Born in Italy, Angelo came to Montreal at the age of 10. His family settled in the neighborhood, where he knew the streets and facades by heart. At the end of the 1970s, fewer and fewer Italian immigrants settled in the parish. Then, like other members of his community, Angelo left Little Italy as soon as the opportunity to own his property presented itself. “There were a lot of Italians here. You still see Italian businesses along Saint-Laurent and on Dante Street, but the Italians have left. The People Climb the ladder and want to become owners. So they went further north: Saint-Michel, Montreal North, Montreal North, Saint-Leonard, Chomedey,” says the man who now lives in Laval.
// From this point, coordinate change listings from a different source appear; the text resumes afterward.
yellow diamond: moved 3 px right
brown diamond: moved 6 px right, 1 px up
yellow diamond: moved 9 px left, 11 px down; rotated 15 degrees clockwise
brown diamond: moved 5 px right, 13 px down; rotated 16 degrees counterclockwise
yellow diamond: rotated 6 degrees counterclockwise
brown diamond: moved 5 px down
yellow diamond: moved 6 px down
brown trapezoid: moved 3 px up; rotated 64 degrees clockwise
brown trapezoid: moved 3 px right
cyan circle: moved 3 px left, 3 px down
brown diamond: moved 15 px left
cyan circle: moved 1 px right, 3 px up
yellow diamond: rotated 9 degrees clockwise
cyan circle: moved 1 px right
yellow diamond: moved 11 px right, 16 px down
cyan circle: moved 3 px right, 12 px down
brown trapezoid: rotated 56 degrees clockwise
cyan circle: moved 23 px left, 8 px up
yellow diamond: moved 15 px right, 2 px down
Nevertheless, the man remains attached to Little Italy, where he visits regularly. “The church located at the corner of Saint-Zotique and Saint-Laurent, in fact, has been transformed into condos. It was sold because no one went there anymore. They are rich people who live there,” says Angelo, who regrets that the neighborhood has lost its authenticity.

Looking to the Future

There is also the economic vitality of Little Italy that raises questions. George, who has been watching things go on for 37 years, has some concerns. “Every four or five years, one business closes and another one sets up, only to close later in turn. It's always the same.” Times are indeed tough for business. With inflation hitting hard, the repercussions of the pandemic, and the exorbitant cost of commercial leases due to gentrification, staying afloat as a merchant is like a tightrope walker.

But more is needed to frighten John, George's eldest son, who wants to take over the restaurant and continue the family adventure.

At just 20 years old, John alternated between studying accounting and working at the New System.

John is the owner's son. He aspires to perpetuate the work of his father Geroge and to bring New System into a new era.
Picture: Khady Konate

“I started coming here regularly and working there three years ago. At first I didn't really feel like I fit in, but I got used to it. Tse, our parents and grandparents fought for a living, so that their children could succeed. So working, and working here, is a way of honoring their sacrifices,” he explains.

On the screen overlooking the room, the most recent adaptation of King Kong. Just like at home, we watch everything that's going on here — a hockey game, a news report, everything is something to talk about.

Alongside his father, John understands what it means to have a sense of work. He also learned other lessons working at the restaurant: “This place taught me a lot. I learn more about society when I come here, every time a new person enters the restaurant, whether rich or poor, it doesn't matter. Here we talk, we eat and we laugh.”

The young man believes in the potential of the place to remain a must in the neighborhood, but also wants to develop it and bring it into a new era. He hopes to achieve this by recruiting young people of his generation to refresh the business, while maintaining its authentic character. “I want to take the restaurant to a new level because we have been stagnant for a while. I want to make it evolve.”

The only certainty, the New System, with its hot dogs, fries, hamburgers and air Vintage, will always remain that meeting place where it is good to meet.